Richardson’s treatment of Moulin de la Galette of 1900, ‘the earliest and most important of Picasso’s Paris paintings’, is particularly significant. The biographer, turning over neglected evidence, reproduces a fascinating painting of the same place by the senior artist of Barcelona, Casas, made a decade earlier. It shows that the subject was not at all new. It also suggests how sophisticated some other Spanish artists were, for it reveals a very intelligent study of Degas. There is a disorientating viewpoint, a complex space, a precise observation of daylight reflected on glass, on a ceiling and a floor – the sort of things Picasso was never interested in. The comparison is very valuable even if it was not one which Picasso intended us to make. But Richardson is also an exponent of the ‘modern tradition’. In this capacity he comes up with something far more familiar: Renoir’s Ball at the Moulin de la Galette of 1876 and Toulouse-Lautrec’s At the Moulin Rouge of 1890. There aren’t many points of similarity with either, yet Picasso’s competitive relationship with them both is taken as crucial. ‘That someone so near to French art should have pitted himself against these masters at the top of their form is a measure of Picasso’s confidence and daring ... within weeks of arriving in Paris the 19-year-old Spaniard had established his right to a place in the modern French tradition.’

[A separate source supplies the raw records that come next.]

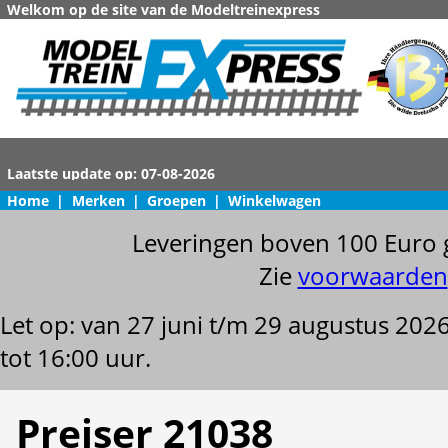
Welkom op de site van de Modeltreinexpress
Home
|
Merken
|
Groepen
|
Winkelwagen
Leveringen boven 100 Euro 
Zie
voorwaarden
Let op: van 27 juni t/m 29 augustus 202
tot 16:00 uur.
Preiser 21038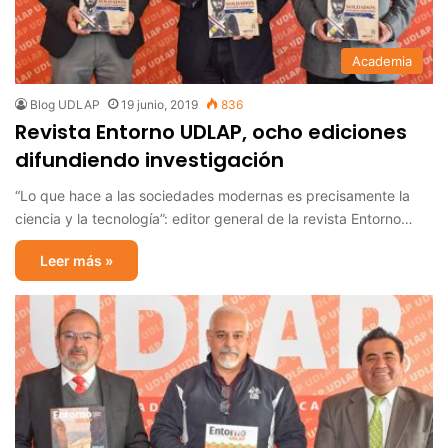
Academia
Blog UDLAP
19 junio, 2019
836
Revista Entorno UDLAP, ocho ediciones
difundiendo investigación
“Lo que hace a las sociedades modernas es precisamente la
ciencia y la tecnología”: editor general de la revista Entorno…
Leer más »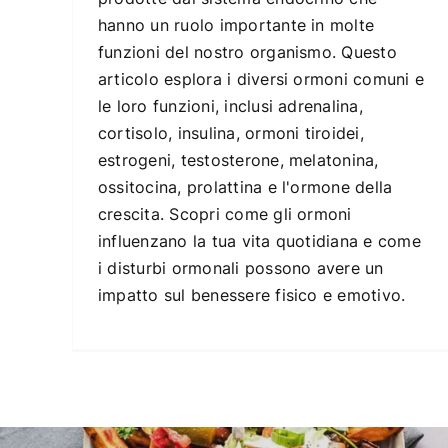
hanno un ruolo importante in molte
funzioni del nostro organismo. Questo
articolo esplora i diversi ormoni comuni e
le loro funzioni, inclusi adrenalina,
cortisolo, insulina, ormoni tiroidei,
estrogeni, testosterone, melatonina,
ossitocina, prolattina e l'ormone della
crescita. Scopri come gli ormoni
influenzano la tua vita quotidiana e come
i disturbi ormonali possono avere un
impatto sul benessere fisico e emotivo.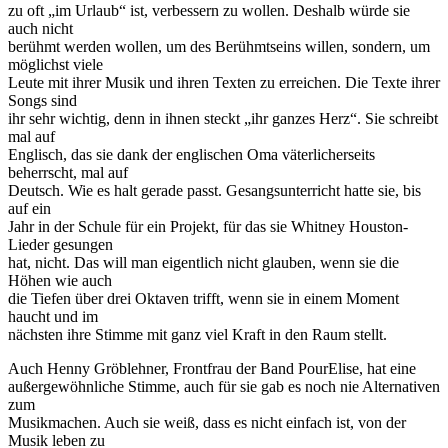
zu oft „im Urlaub“ ist, verbessern zu wollen. Deshalb würde sie
auch nicht
berühmt werden wollen, um des Berühmtseins willen, sondern, um
möglichst viele
Leute mit ihrer Musik und ihren Texten zu erreichen. Die Texte ihrer
Songs sind
ihr sehr wichtig, denn in ihnen steckt „ihr ganzes Herz“. Sie schreibt
mal auf
Englisch, das sie dank der englischen Oma väterlicherseits
beherrscht, mal auf
Deutsch. Wie es halt gerade passt. Gesangsunterricht hatte sie, bis
auf ein
Jahr in der Schule für ein Projekt, für das sie Whitney Houston-
Lieder gesungen
hat, nicht. Das will man eigentlich nicht glauben, wenn sie die
Höhen wie auch
die Tiefen über drei Oktaven trifft, wenn sie in einem Moment
haucht und im
nächsten ihre Stimme mit ganz viel Kraft in den Raum stellt.
Auch Henny Gröblehner, Frontfrau der Band PourElise, hat eine
außergewöhnliche Stimme, auch für sie gab es noch nie Alternativen
zum
Musikmachen. Auch sie weiß, dass es nicht einfach ist, von der
Musik leben zu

It seems likely that Picasso had very different artists in mind: Beardsley, above all the Beardsley of the nocturnes, and Bottini, now largely forgotten but at the time celebrated as the ‘Montmartre Goya’. Some pages later, Richardson concedes that Bottini ‘left a shadow’ on Picasso’s art and illustrates a painting which shows that it was not a small shadow, but he is kept marginal, as is Beardsley. We are to think of Picasso in the mainstream with Renoir behind him and Matisse in front.

If we had to identify the most powerful influence on Picasso’s work in Barcelona before 1900 it would certainly be the woodcuts by the ‘Beggarstaff Brothers’, James Pryde and William Nicholson, with their drastic simplifications and combinations of form, their thick flowing outlines, their half-lyrical, half-grotesque urban types, their incisive characterisation. Richardson concedes that Picasso’s self-portrait in pen and watercolour of 1899 is inspired by the Beggarstaff Brothers but not that it is their influence which makes his spectacular series of portraits in charcoal and pastel of that year so much bolder and more memorable than those by Casas with which they were intended to contrast. On the other occasion when the Beggarstaff Brothers are mentioned they are linked with Kate Green-away, as if to diminish their significance and force. No example of their work is illustrated.

When he came to London in 1950 Picasso claimed that he had planned to do so in 1900 but stopped in Paris on the way. This does not suit Richardson’s view of him as someone who was destined for a ‘place in the modern French tradition’, so he asserts baldly that ‘Paris was always Picasso’s one and only destination.’ And yet, if we are allowed to measure more precisely the influence of English art on Picasso, we can see how it may well have been the ease that he had it half in mind to visit London in 1900. It would not surprise me if some evidence to support this were lurking among the archival material to which Richardson has not had access. If so, it might show that Picasso did sometimes tell the truth – although only when he was unlikely to be believed.